Let me tell you about something that happened to me a few years ago, before I was Registrar of the College of Physiotherapists of Ontario.
I called a sports rehab clinic where I’d been before, to see a physio for treatment for lower back pain. I was assessed and received treatment three times over a two-week period. It wasn’t until then that the clinic asked for payment. After I paid, I was handed a receipt signed by a PT who wasn’t the person I’d seen. I thought it was an error, so I asked the receptionist about it. She told me not to worry because the guy I’d been seeing was a support person and the PT whose name appeared on the receipt was happy to have the billing go out under her name and registration number.
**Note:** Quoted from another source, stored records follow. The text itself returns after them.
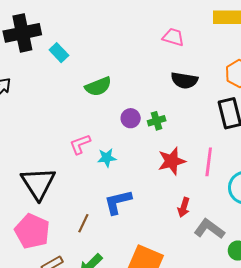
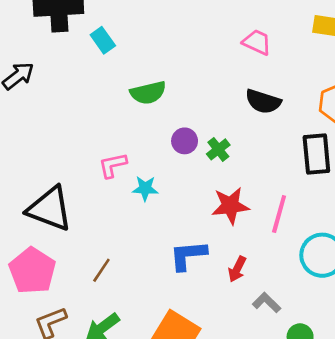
green cross: (157, 121) -> (218, 149), turned -30
black triangle: (38, 183) -> (50, 209), turned -45
blue L-shape: (118, 202) -> (188, 255), moved
gray L-shape: (209, 229) -> (267, 303), size x0.7

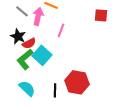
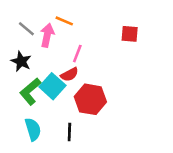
red semicircle: (29, 43) -> (69, 74), moved
red hexagon: (77, 82) -> (90, 99), moved
cyan semicircle: (27, 88) -> (33, 129), turned 30

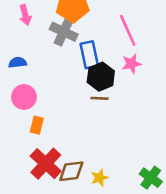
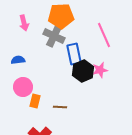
pink star: (132, 64) -> (100, 70), moved
brown line: (100, 98) -> (60, 107), moved
orange rectangle: (37, 125) -> (35, 101), moved

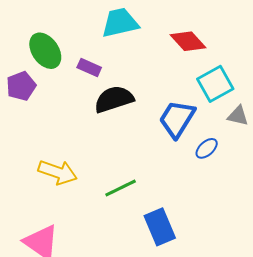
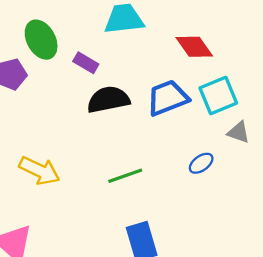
blue trapezoid: (177, 119) -> (168, 98), moved, turned 30
green line: (121, 188) -> (125, 176), moved

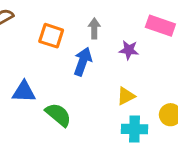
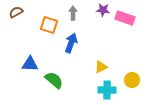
gray arrow: (94, 28) -> (73, 13), moved
purple star: (129, 50) -> (103, 10), moved

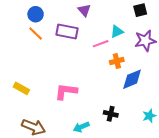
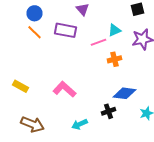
blue diamond: (132, 79) -> (124, 93), moved, turned 30
pink L-shape: (66, 91) -> (64, 89), turned 35
black cross: (111, 114) -> (108, 111), turned -32

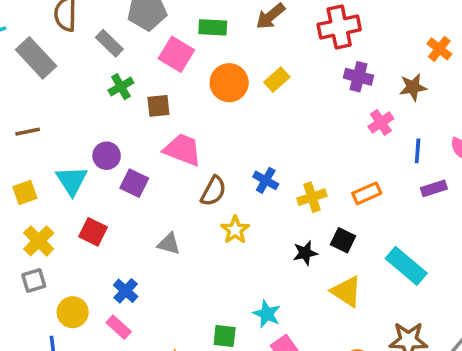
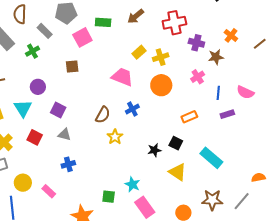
pink square: (176, 54) -> (82, 37), turned 30
purple cross: (358, 77) -> (196, 43), moved
orange circle: (229, 83) -> (161, 85), moved
green cross: (121, 87) -> (32, 51), moved
pink trapezoid: (183, 150) -> (122, 77), moved
purple circle: (107, 156) -> (38, 87), moved
blue cross: (266, 180) -> (132, 109), turned 32
yellow cross: (312, 197) -> (161, 57), moved
gray triangle: (169, 244) -> (64, 135), moved
blue cross: (126, 291) -> (68, 164), moved, turned 32

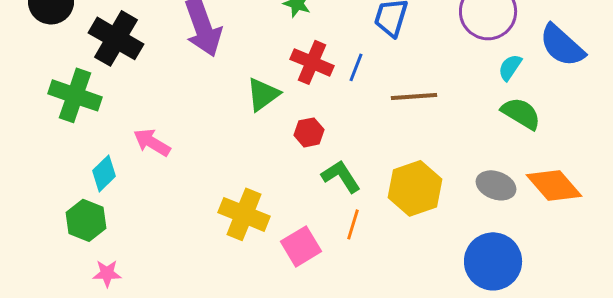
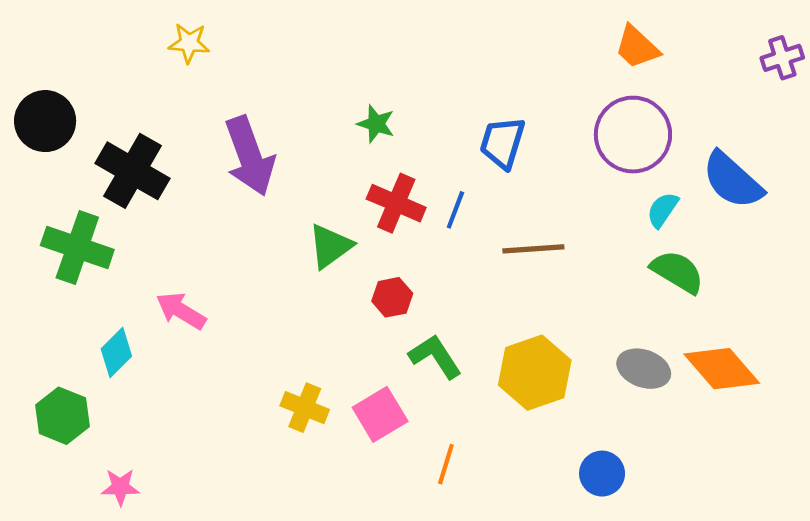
yellow cross: (244, 214) -> (305, 408), size x0.7
green hexagon: (86, 220) -> (63, 416), moved
orange line: (353, 224) -> (446, 464), moved
pink square: (301, 246) -> (380, 414), moved
blue circle: (493, 261) -> (602, 474), moved, size x0.6

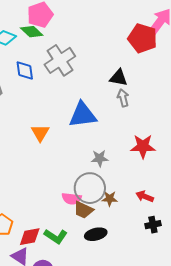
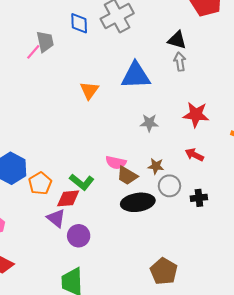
gray circle: (90, 188) -> (169, 186), moved, size x0.7
red arrow: (145, 196) -> (194, 155), moved
black ellipse: (96, 234) -> (138, 202), size x1.4
green L-shape: (56, 236) -> (82, 182), moved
What’s this got to do with consent? Well, I was not informed that the person treating me was not a PT. It was reasonable for me to assume that he was, since when I called to make the appointment, I asked for a PT. When this fellow talked to me about my treatment plan and when I signed the form, I was consenting to receiving treatment from a physiotherapist, not a support person. So, in fact, he did not have consent to treat me at all. There are other problems with this arrangement, including the fact that it’s inappropriate for support personnel to conduct assessments, but that’s a subject for another day.
Sometimes we regulators can make the idea of consent sound tricky, but I don’t think it really is. As a patient, I can only give my informed consent if you have given me all of the information that I need to make choices about my care. The Health Care Consent Act outlines some of the things that patients need to know, but it’s really common sense. You need to give the patient all of the information that a reasonable person would need to know to make a decision about treatment (that includes things like what the treatment plan will look like, what my options are, whether there is support personnel involved and how many visits I can anticipate will be needed).
Signed consent forms are the icing on the cake—they are a good way for the PT to demonstrate that he or she had the consent conversation with the patient. But what if there is no conversation: what if, instead, the patient fills in a form on a clipboard at the reception before even meeting the PT? Without a detailed conversation with the physiotherapist immediately, that’s probably not consent.
In 2007, a researcher looked at how physios in private practice understood informed consent. She found that the PTs thought of informed consent as part of their routine clinical explanations, rather than a process of providing choices. The PTs were more concerned about ensuring a good outcome than enhancing the patient’s ability to make a choice. On the one hand, that’s great—I speak on behalf of all your patients when I tell you how much we appreciate your focus on our well-being. But on the other hand, it’s my body and what happens to it ought to be my decision.
Perhaps it seems like I am oversimplifying. Maybe you work in a place with a number of other professionals on a team and the administrative requirements are for one consent form to be filled out at the beginning of the treatment. As long as there is a real conversation, that’s OK. One team member can obtain consent on behalf of the other care providers. The test is whether the right information was provided and understood by the patient.
Think about this like any other task you might assign to someone else. You may assign obtaining consent, but only if the person who is having the conversation with the patient is appropriately trained and knowledgeable.
Did the patient know who was going to be treating her? Did she understand any potential side effects? Did she know what options she had for treatment? Did she understand her treatment plan and, if it involved support personnel, when she would be reassessed by a PT?
If the answer to each of these questions is yes, it sounds like you got consent. And if the treatment changes as the patient progresses, you should get fresh consent and that doesn’t have to be a form—it can be a conversation and a note in the file (please don’t forget to document that you got consent—there are so many ways it can go badly if you don’t). Remember, the conversation is about offering the patient choice: it’s not about telling them what will happen next.
I have another story about consent. My daughter was delivered by emergency C-section. There I am, with six hours of labour behind me, being rushed to an emergency room. Around me, a battalion of nurses and residents running along beside me. “Do you consent to a C-section because your baby is not getting enough oxygen?” frantically asks a stranger in a mask. And my nod is recorded on my chart. No way was that informed consent. But my fantastic 13-year-old daughter is a good reminder to this regulator that in emergencies sometimes even the most sensible rules need to bend.
Your turn. Have you had consent conundrums? What are your challenges?
 Clare M. Delany, “In private practice, informed consent is interpreted as providing explanations rather than offering choices: a qualitative study,” Australian Journal of Physiotherapy 2007, Vol. 53: 171-177.